■身の丈を超えた拡大を目指した
2024年度から新中期経営計画「The Arc(橋渡し)」が発動しました。
3年で100万台の販売回復を目指し、初年度となる2024年度は弾みをつけるべく26万台増加の370万台を計画に置きました。しかし、計画どおりに販売は進みません。在庫は溜まり、値下げを繰り返すうちに計画は破綻に向かいます。
負のサイクルは突然起こったことではありません。2023年度下半期にはすでに悪化しており、投資家向け説明会の場で「本当に大丈夫なのか?」と何度も質疑が交わされました。

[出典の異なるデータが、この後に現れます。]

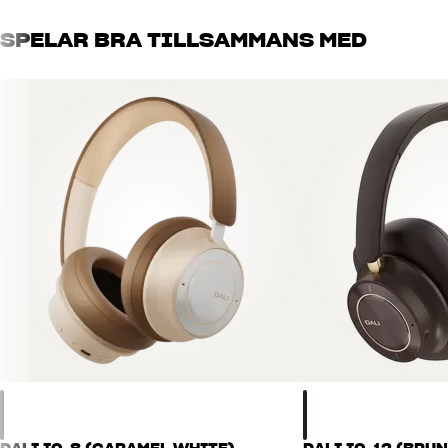
SPELAR BRA TILLSAMMANS MED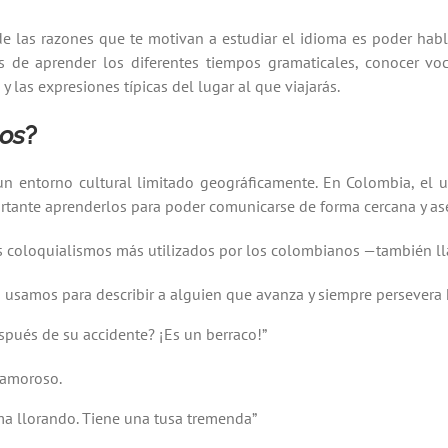
e las razones que te motivan a estudiar el idioma es
poder habl
 de aprender los diferentes tiempos gramaticales, conocer voca
y las expresiones típicas
de
l
lugar al que viajarás
.
mos
?
un entorno cultural limitado geográficamente. En Colombia, e
ortante aprenderlos para poder comunicarse de forma cercana y ase
 los coloquialismos más utilizados por los colombianos —también 
Lo usamos para describir a alguien que avanza y siempre persevera 
espués de su accidente? ¡Es un berraco!”
 amoroso.
ma llorando. Tiene una tusa tremenda”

「我々の商品と技術には競争力がある。販売は巻き返せる」と根拠に乏しい自信を日産は示し続けてきたのです。
その最中にThe Arcの発表があり、「これは我々の基礎台数だ。3年間で100万台を増販し、2030年の長期ビジョンへ架け橋(Arc)としたい」と内田誠社長は強弁しました。身の丈を越えた拡大を目指したThe Arcは傷を深くしました。現在の日産の混乱は「人災」といって過言ではないのです。

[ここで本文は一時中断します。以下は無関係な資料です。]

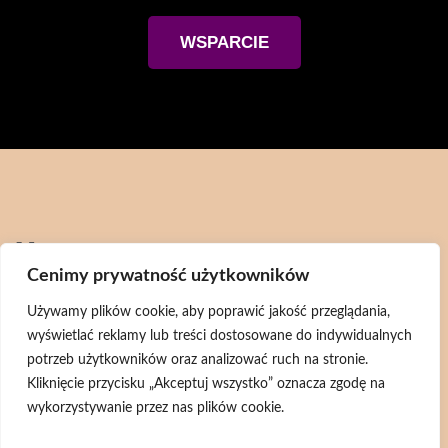
WSPARCIE
Menu
Cenimy prywatność użytkowników
Aktualności
Używamy plików cookie, aby poprawić jakość przeglądania,
Wsparcie
wyświetlać reklamy lub treści dostosowane do indywidualnych
Bazarek
potrzeb użytkowników oraz analizować ruch na stronie.
Kliknięcie przycisku „Akceptuj wszystko” oznacza zgodę na
1,5%
wykorzystywanie przez nas plików cookie.
Zwierzaki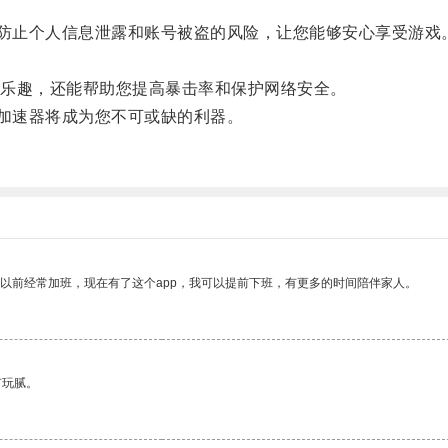
。
防止个人信息泄露和账号被盗的风险，让您能够安心享受游戏
乐趣，还能帮助您提高暴击率和保护网络安全。
加速器将成为您不可或缺的利器。
我以前经常加班，现在有了这个app，我可以提前下班，有更多的时间陪伴家人。
有玩腻。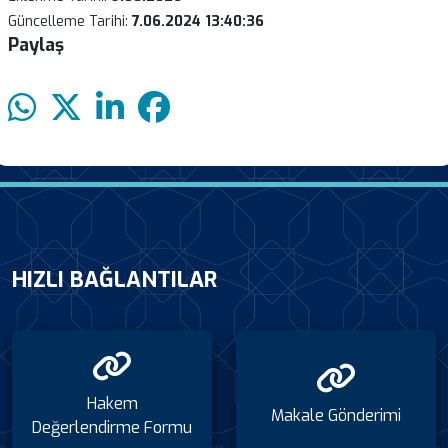
Güncelleme Tarihi:
7.06.2024 13:40:36
Paylaş
HIZLI BAĞLANTILAR
Hakem
Makale Gönderimi
Değerlendirme Formu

日産は再びターンアラウンド(再建)に取り組むこととなります。
生産能力20%削減(100万台)、人員9000人削減(全体の約8%)の構造改革を2026年度までに実施することを表明しました。
この結果、固定費を3000億円削減、変動費を1000億円削減し、生産350万台でも健全なレベルのキャッシュフローと配当を実現できる体質を構築するとしました。
平たく言えば、生産台数が現状のままでも、営業利益率5%を生み出し、配当を提供できる企業体質を目指すということです。

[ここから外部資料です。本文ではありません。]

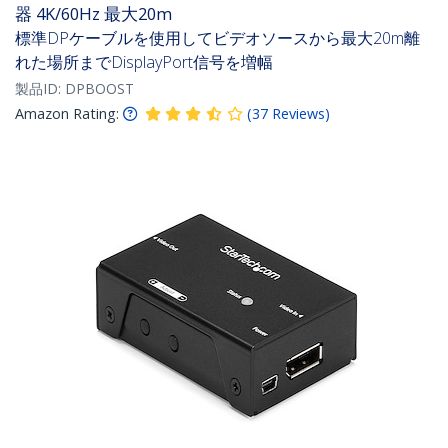
器 4K/60Hz 最大20m
標準DPケーブルを使用してビデオソースから最大20m離
れた場所までDisplayPort信号を増幅
製品ID:
DPBOOST
Amazon Rating:
(
37
Reviews
)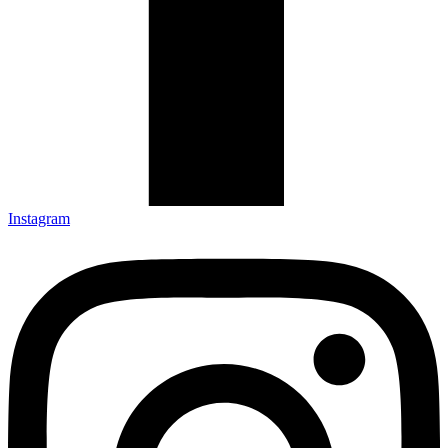
Instagram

恐らく構造改革費用2000億円、資産減損3000億円レベルを計上する公算が高いと筆者は見ており、大幅な最終赤字決算を迎えることは自明です。
その成果で、3000億円の固定費を削減する計画です。変動費1000億円は主力6モデルで平均2%の部品コストを削減する考えのようです。サプライヤーは苦難が待ち受けているのです。
生き残るためには避けて通れない痛みです。しかし、日産の経営陣は責任問題と会社がどこを目指していくのかを明確にする必要があります。ルノーから独立した後の2024年の中計は日産の実力を見定め、同社が目指す事業を合理的に再設計する最良のチャンスでした。
しかし、経営判断は真逆の拡大均衡に向かったのです。判断を誤った経営陣への指名責任、執行責任、監査責任を問わずしてこの痛みを受け入れることは、日産社員もステークホルダーも容易でないことでしょう。
25年前、瀕死の日産を再生させた剛腕ゴーンは、自らの挑戦を「日産リバイバル(復活)プラン」と表現し、見事に復活させました。
原発巣を発見できないなかで実施する今回の構造改革は、単なる延命措置にしか見えません。今後「日産サバイバル(延命)プラン」とでも呼ばれるのでしょうか。